━━━ Listed entries

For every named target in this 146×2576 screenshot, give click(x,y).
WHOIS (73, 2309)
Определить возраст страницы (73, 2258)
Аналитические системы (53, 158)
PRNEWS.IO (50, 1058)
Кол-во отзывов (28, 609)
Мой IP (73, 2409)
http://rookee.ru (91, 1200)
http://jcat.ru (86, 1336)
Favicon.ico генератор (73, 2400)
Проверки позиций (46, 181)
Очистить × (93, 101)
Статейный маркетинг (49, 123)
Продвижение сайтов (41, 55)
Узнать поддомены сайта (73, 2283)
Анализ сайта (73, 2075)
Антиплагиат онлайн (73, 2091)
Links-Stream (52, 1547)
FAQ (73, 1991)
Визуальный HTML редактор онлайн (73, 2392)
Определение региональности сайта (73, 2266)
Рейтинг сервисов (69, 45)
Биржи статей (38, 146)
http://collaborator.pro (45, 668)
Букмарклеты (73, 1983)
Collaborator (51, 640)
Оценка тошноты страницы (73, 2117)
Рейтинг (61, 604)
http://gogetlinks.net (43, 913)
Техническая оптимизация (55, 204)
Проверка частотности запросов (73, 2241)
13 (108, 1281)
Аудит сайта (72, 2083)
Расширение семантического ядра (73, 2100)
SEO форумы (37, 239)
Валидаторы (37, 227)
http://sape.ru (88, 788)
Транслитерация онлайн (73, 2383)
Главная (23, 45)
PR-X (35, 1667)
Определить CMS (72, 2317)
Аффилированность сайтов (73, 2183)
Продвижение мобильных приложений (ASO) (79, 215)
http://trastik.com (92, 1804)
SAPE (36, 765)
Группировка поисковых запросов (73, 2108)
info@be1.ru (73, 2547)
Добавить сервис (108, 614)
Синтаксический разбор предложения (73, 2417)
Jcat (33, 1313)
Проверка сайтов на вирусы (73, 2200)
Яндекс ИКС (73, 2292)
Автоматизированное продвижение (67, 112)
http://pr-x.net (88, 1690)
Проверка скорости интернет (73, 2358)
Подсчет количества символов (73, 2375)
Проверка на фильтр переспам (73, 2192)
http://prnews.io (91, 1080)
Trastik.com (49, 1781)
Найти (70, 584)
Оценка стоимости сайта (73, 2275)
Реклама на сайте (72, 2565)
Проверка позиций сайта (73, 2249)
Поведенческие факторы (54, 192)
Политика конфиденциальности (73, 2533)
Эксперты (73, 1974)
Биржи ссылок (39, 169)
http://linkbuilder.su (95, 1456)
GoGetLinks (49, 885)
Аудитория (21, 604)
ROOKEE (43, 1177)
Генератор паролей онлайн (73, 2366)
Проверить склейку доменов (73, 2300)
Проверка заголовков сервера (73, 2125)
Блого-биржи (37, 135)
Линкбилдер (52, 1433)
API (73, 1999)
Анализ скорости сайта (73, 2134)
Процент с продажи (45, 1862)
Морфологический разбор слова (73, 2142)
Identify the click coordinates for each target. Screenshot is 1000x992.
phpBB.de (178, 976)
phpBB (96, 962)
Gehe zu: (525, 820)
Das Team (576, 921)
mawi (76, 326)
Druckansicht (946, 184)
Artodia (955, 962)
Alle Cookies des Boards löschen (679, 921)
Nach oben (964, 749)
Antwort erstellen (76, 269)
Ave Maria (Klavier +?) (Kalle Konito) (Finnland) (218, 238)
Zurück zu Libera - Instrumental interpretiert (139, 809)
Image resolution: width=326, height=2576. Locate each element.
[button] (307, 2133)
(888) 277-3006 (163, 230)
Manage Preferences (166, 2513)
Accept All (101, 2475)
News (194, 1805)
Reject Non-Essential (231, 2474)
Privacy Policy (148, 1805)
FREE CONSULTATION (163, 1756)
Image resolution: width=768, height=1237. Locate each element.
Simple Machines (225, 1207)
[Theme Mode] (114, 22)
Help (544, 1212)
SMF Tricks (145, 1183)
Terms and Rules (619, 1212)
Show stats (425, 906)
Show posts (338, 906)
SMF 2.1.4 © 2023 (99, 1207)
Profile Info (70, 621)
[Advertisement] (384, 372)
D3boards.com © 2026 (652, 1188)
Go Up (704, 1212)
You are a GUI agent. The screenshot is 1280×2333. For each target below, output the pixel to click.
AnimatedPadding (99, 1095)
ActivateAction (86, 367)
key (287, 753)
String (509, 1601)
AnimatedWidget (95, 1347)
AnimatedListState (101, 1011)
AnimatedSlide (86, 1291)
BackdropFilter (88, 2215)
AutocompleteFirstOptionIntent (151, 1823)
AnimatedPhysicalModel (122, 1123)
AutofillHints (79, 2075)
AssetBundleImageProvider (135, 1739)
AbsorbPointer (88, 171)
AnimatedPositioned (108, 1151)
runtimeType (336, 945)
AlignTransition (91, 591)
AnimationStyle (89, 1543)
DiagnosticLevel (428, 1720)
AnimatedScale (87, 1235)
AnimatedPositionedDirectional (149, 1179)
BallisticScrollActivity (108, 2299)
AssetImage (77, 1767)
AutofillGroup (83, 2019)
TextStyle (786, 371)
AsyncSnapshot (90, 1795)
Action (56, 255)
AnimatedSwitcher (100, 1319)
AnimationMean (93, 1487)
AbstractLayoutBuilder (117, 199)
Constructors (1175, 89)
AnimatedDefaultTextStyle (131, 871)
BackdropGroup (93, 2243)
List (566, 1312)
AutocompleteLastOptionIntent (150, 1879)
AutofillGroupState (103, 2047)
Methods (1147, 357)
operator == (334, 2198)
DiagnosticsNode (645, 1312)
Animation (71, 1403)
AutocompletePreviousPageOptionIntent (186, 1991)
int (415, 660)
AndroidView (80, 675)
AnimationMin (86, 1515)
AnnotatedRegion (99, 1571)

━━━━━━

» **Task description**: Each line above that contains the word "разбор" should be returned.

» **Your solution**:
Синтаксический разбор предложения (73, 2417)
Морфологический разбор слова (73, 2142)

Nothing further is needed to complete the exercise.